El primer y más importante paradigma que tenemos que romper sobre nuestro sistema político es creer que los políticos son líderes; la realidad es que no lo son y nunca lo serán. Quizá dentro de su partido o dentro del círculo con el que tienen que interactuar en su día a día puedan serlo en el sentido organizacional o carismático, pero en el sentido social, político e intelectual, un político está condicionado a lo que la mayoría pida y opine.
Es decir, en el supuesto, generalmente acertado, de que el objetivo primordial de un político es poder mantenerse en el poder y continuar indefinidamente con su carrera en el servicio público, entonces será necesario ofrecer y hacer cumplir lo que la mayoría le demande para poder ganar elecciones y/o mantenerse vigente.
Imaginemos dos situaciones hipotéticas:
- La mayoría de las personas exige a sus políticos espectáculos cirqueros en fiestas religiosas patronales, despensas “gratuitas” y jugar el papel de un personaje populachero que les endulce el oído con mensajes de “esperanza”.
- Como sociedad civil se comienza a demandar mayor libertad económica, menos impuestos, la eliminación de trabas para emprender negocios o la no intromisión del Estado en asuntos que deberían ser meramente de carácter personal.
¿Cuál de estos dos escenarios resultaría en mayores beneficios para la mayoría de la sociedad? Si optamos por la segunda opción, los políticos populacheros que mencionamos en primera estancia tendrían que adaptar sus estrategias o ser relegados al olvido, ya que sus prácticas ahora serían impopulares y no bien vistas por la mayoría. Sin embargo, lamentablemente el escenario en el que nos encontramos hoy en día es justamente el inverso, cada vez nuestros políticos están apostándole más a ofrecer soluciones populistas e irrealizables porque es lo más rentable políticamente hablando.
Somos los ciudadanos con nuestro trabajo diario, nuestras ideas y proyectos quienes transformamos nuestros entornos y quienes mantenemos al Estado, no al revés. No pretendamos que el Estado nos mueva y nos mantenga, ya que es incapaz de hacerlo sin dañar las libertades individuales de sus gobernados.
Entendamos de una vez por todas que los políticos están condicionados a nuestras ideas, a nuestras necesidades, demandas e iniciativas. Es necesario tomar conciencia de este poder para poder comenzar a ejercerlo de manera firme y responsable.
La pelota está en nuestro lado de la cancha. Es buen momento para dejar de confiarle tanto al Estado y a los políticos y comencemos a confiar en nosotros mismos.

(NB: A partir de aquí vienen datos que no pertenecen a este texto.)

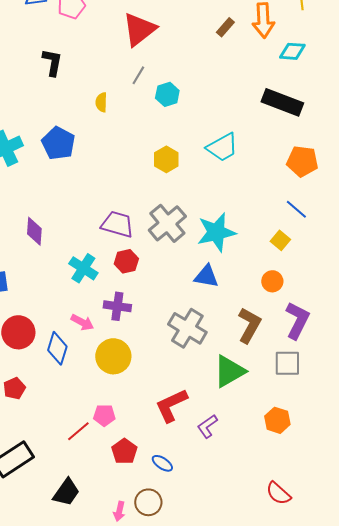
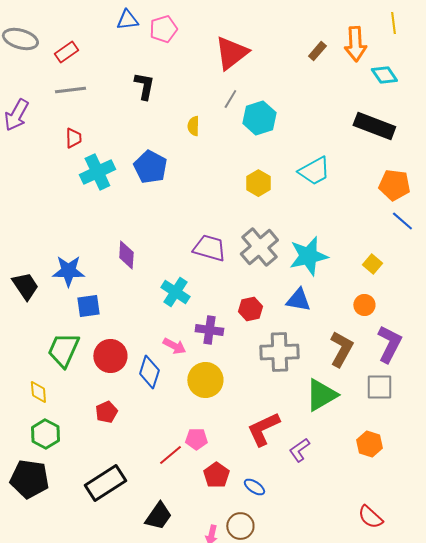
cyan diamond: (292, 51) -> (384, 75), turned 52
cyan hexagon: (167, 94) -> (259, 118), size x1.4
blue line: (296, 209) -> (402, 221), moved
red hexagon: (126, 261) -> (250, 309), moved
gray cross: (187, 328) -> (279, 352), turned -33

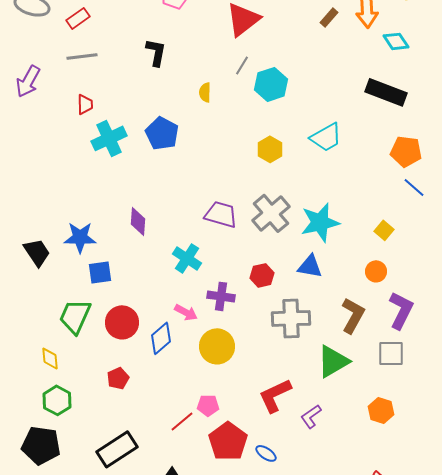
blue diamond: (149, 372) -> (161, 338), turned 32
red pentagon: (216, 475) -> (228, 441), size x1.5

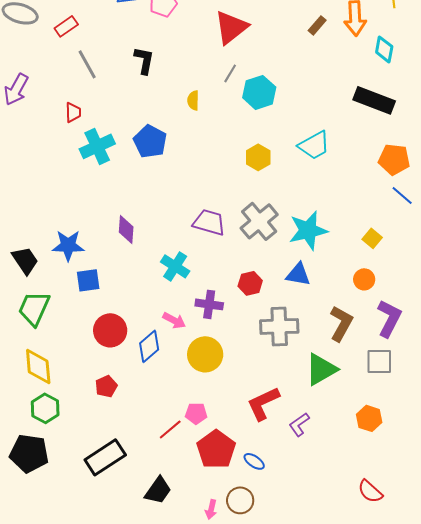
cyan diamond: (396, 41) -> (384, 49), turned 44
gray line: (82, 56) -> (87, 64), moved, turned 68
green trapezoid: (75, 316) -> (34, 308), moved
yellow diamond: (50, 358) -> (38, 366), size x1.6

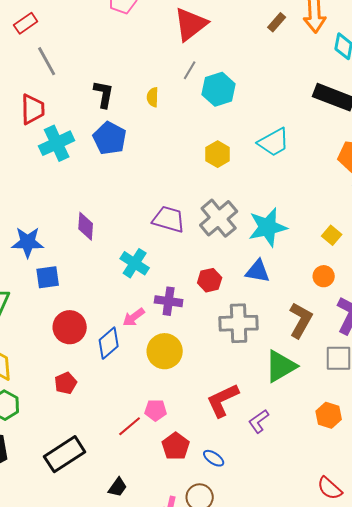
black L-shape: (144, 60) -> (104, 94), moved
red trapezoid: (73, 112) -> (33, 109), size x1.5
pink arrow: (174, 320) -> (134, 317), turned 115
red pentagon: (216, 449) -> (176, 446), size x0.7
black trapezoid: (158, 490) -> (118, 487), size x0.7

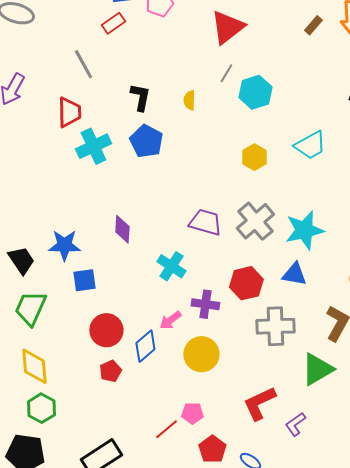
red rectangle: (26, 23) -> (113, 23), moved
red hexagon: (210, 280) -> (246, 283), size x1.4
red pentagon: (66, 383) -> (110, 371), moved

La educación y la cultura son clave para cambiar el clima de ideas y así poder mandar un mensaje claro a aquellos que nos gobiernan. Hagamos impopular lo que nos hace daño. Como ciudadanos libres y responsables es tiempo de canalizar el hastío y descontento político en propuestas claras que abonen al empoderamiento ciudadano y la reducción del Estado.